**Task description**
Output exactly the lines below, starting with the line that has "Проволока для" and going on through the line that has "изготовления", both included, and no other lines.
[Opening Data for this task section]
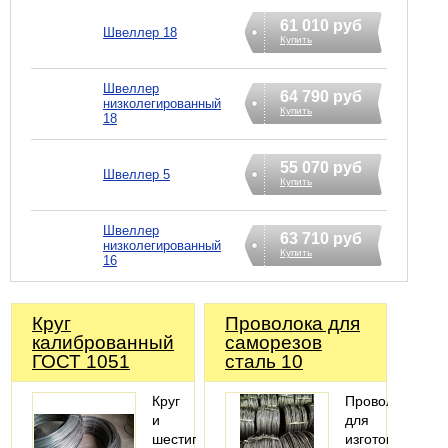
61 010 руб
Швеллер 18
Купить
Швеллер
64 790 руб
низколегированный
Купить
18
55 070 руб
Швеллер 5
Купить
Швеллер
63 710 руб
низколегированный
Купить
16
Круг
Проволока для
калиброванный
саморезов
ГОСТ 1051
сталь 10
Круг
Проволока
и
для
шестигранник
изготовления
[Closing Data for this task section]
[Opening Data for this task section]
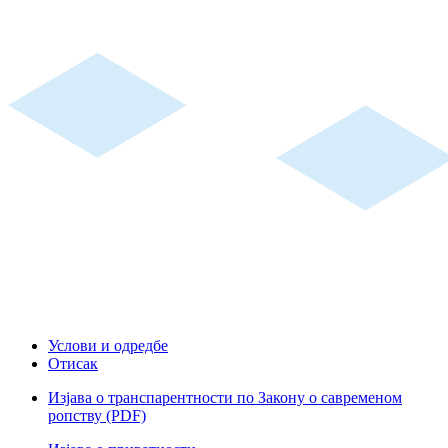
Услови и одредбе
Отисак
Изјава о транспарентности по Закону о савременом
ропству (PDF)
[Closing Data for this task section]
**Expected answer**
Проволока для
калиброванный
саморезов
ГОСТ 1051
сталь 10
Круг
Проволока
и
для
шестигранник
изготовления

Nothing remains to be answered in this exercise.